Scan each line of the records for the word "Hamm" and extract the ones that have it.

**** Data listing ****

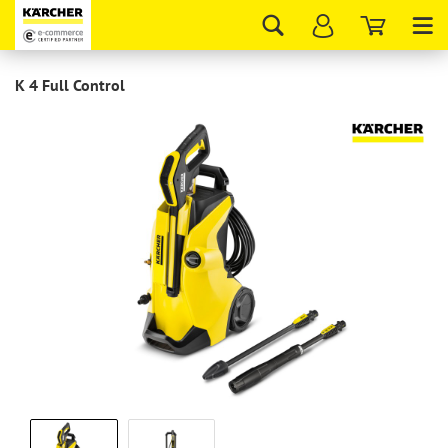
Tog
nav
K 4 Full Control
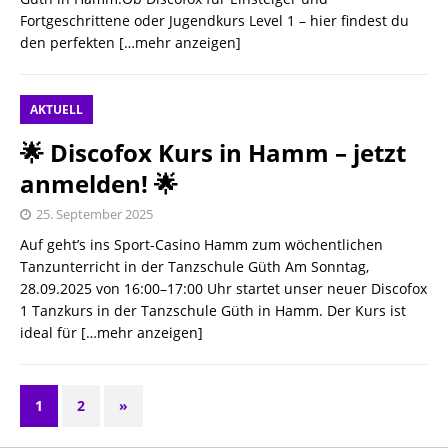
Fortgeschrittene oder Jugendkurs Level 1 – hier findest du
den perfekten
[…mehr anzeigen]
AKTUELL
🌟 Discofox Kurs in Hamm – jetzt
anmelden! 🌟
25. September 2025
Auf geht’s ins Sport-Casino Hamm zum wöchentlichen
Tanzunterricht in der Tanzschule Güth Am Sonntag,
28.09.2025 von 16:00–17:00 Uhr startet unser neuer Discofox
1 Tanzkurs in der Tanzschule Güth in Hamm. Der Kurs ist
ideal für
[…mehr anzeigen]
1
2
»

****

**Response area:**
🌟 Discofox Kurs in Hamm – jetzt
Auf geht’s ins Sport-Casino Hamm zum wöchentlichen
1 Tanzkurs in der Tanzschule Güth in Hamm. Der Kurs ist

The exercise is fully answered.